Screenrights collected a record $36m (A$37.7m) on behalf of film, television and radio rights holders in 2006/07 and, for the first time, this included retransmission royalties. These royalties amounted to $13.4m (A$14.1m), although the bulk will be paid to the makers of long-running series and serials.
'So far we've paid retransmission royalties on 818 movies but, according to our data, there are 14,931 movies in total to be paid from March 2001 to June 30, 2007,' Lake told Screendaily.com.
The pay-TV operators pay 23 cents (A24 cents) per subscriber per month for the five free-to-air channels. Screenrights buys in broadcast data to determine how the money should be distributed.

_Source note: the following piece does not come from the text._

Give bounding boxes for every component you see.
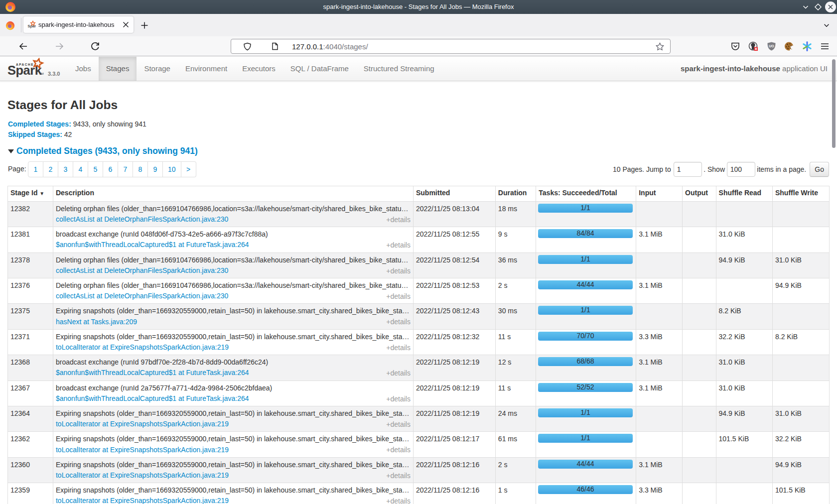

Screenrights also collects from the more than 10,000 schools and universities that have a licence from Screenrights to copy legally. Because they prefer to show movies without commercials, however, feature films only earn about three per cent of all educational collections.
Podcast and vodcast royalties are also payable to Screenrights when educators copy programmes from the websites of broadcasters. However, no features are yet offered on these sites in Australia.
Screenrights represents about 2,800 producers, distributors, sales agents, broadcasters and rightsholders from all around the world. All members have to register each title in which they have rights in order to be paid.
About 68% of royalties go to owners of the film, 22% to the underlying literary or dramatic work, and the remainder to various rights within the soundtrack.